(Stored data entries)
== Segment start ==
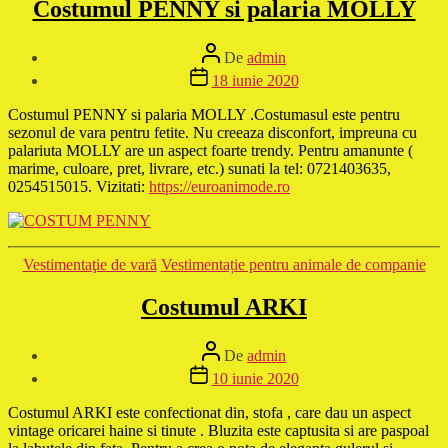
Costumul PENNY si palaria MOLLY
Autor
De
admin
articol
Dată
18 iunie 2020
articol
Costumul PENNY si palaria MOLLY .Costumasul este pentru
sezonul de vara pentru fetite. Nu creeaza disconfort, impreuna cu
palariuta MOLLY are un aspect foarte trendy. Pentru amanunte (
marime, culoare, pret, livrare, etc.) sunati la tel: 0721403635,
0254515015. Vizitati:
https://euroanimode.ro
Categorii
Vestimentaţie de vară
Vestimentație pentru animale de companie
Costumul ARKI
Autor
De
admin
articol
Dată
10 iunie 2020
articol
Costumul ARKI este confectionat din, stofa , care dau un aspect
vintage oricarei haine si tinute . Bluzita este captusita si are paspoal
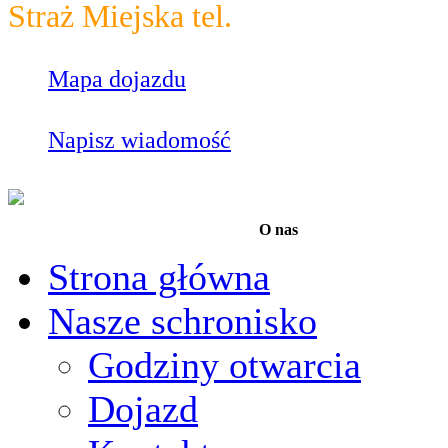
Straż Miejska tel.
986
Mapa dojazdu
Napisz wiadomość
O nas
Strona główna
Nasze schronisko
Godziny otwarcia
Dojazd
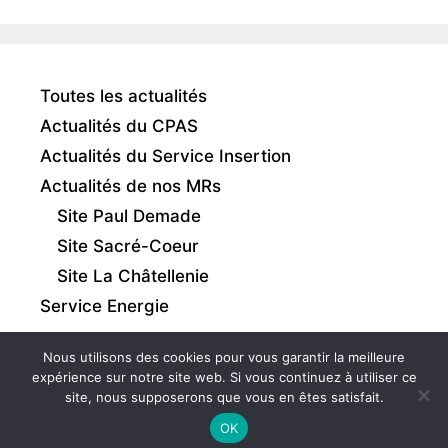
Toutes les actualités
Actualités du CPAS
Actualités du Service Insertion
Actualités de nos MRs
Site Paul Demade
Site Sacré-Coeur
Site La Châtellenie
Service Energie
Nous utilisons des cookies pour vous garantir la meilleure
expérience sur notre site web. Si vous continuez à utiliser ce
site, nous supposerons que vous en êtes satisfait.
Intranet
|
Mentions légales
|
Gestion des cookies
OK
© 2026 - CPAS de Comines-Warneton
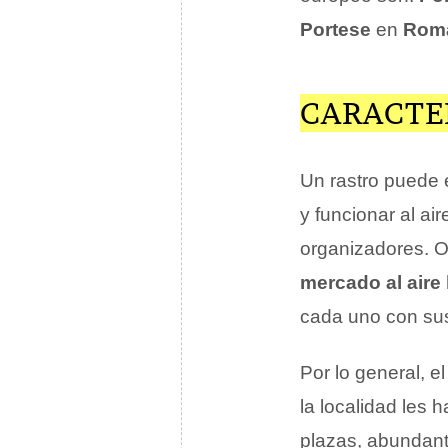
Portese
en
Rom
CARACTE
Un rastro puede
y funcionar al air
organizadores. O
mercado al aire l
cada uno con sus
Por lo general, e
la localidad les 
plazas, abundant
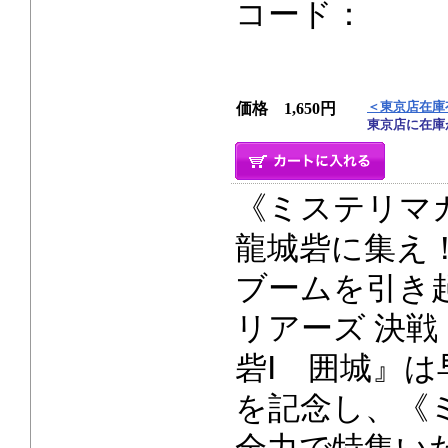
コード： IS
＜東京店在庫
価格 1,650円
東京店に在庫
《ミステリマガ
龍城砦に集え
ブームを引き
リアーズ 決
砦Ⅰ 囲城』
を記念し、《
== Segment end ==
**EXERCISE:** Because pictures are not wanted, give every entry above again exactly without them.

**WRITTEN ANSWER:**
Costumul PENNY si palaria MOLLY
Autor
De
admin
articol
Dată
18 iunie 2020
articol
Costumul PENNY si palaria MOLLY .Costumasul este pentru
sezonul de vara pentru fetite. Nu creeaza disconfort, impreuna cu
palariuta MOLLY are un aspect foarte trendy. Pentru amanunte (
marime, culoare, pret, livrare, etc.) sunati la tel: 0721403635,
0254515015. Vizitati:
https://euroanimode.ro
Categorii
Vestimentaţie de vară
Vestimentație pentru animale de companie
Costumul ARKI
Autor
De
admin
articol
Dată
10 iunie 2020
articol
Costumul ARKI este confectionat din, stofa , care dau un aspect
vintage oricarei haine si tinute . Bluzita este captusita si are paspoal
Straż Miejska tel.
986
Mapa dojazdu
Napisz wiadomość
O nas
Strona główna
Nasze schronisko
Godziny otwarcia
Dojazd
Toutes les actualités
Actualités du CPAS
Actualités du Service Insertion
Actualités de nos MRs
Site Paul Demade
Site Sacré-Coeur
Site La Châtellenie
Service Energie
Nous utilisons des cookies pour vous garantir la meilleure
expérience sur notre site web. Si vous continuez à utiliser ce
site, nous supposerons que vous en êtes satisfait.
Intranet
|
Mentions légales
|
Gestion des cookies
OK
© 2026 - CPAS de Comines-Warneton
Portese
en
Rom
CARACTE
Un rastro puede
y funcionar al air
organizadores. O
mercado al aire l
cada uno con sus
Por lo general, e
la localidad les 
plazas, abundant
コード： IS
＜東京店在庫
価格 1,650円
東京店に在庫
《ミステリマガ
龍城砦に集え
ブームを引き
リアーズ 決
砦Ⅰ 囲城』
を記念し、《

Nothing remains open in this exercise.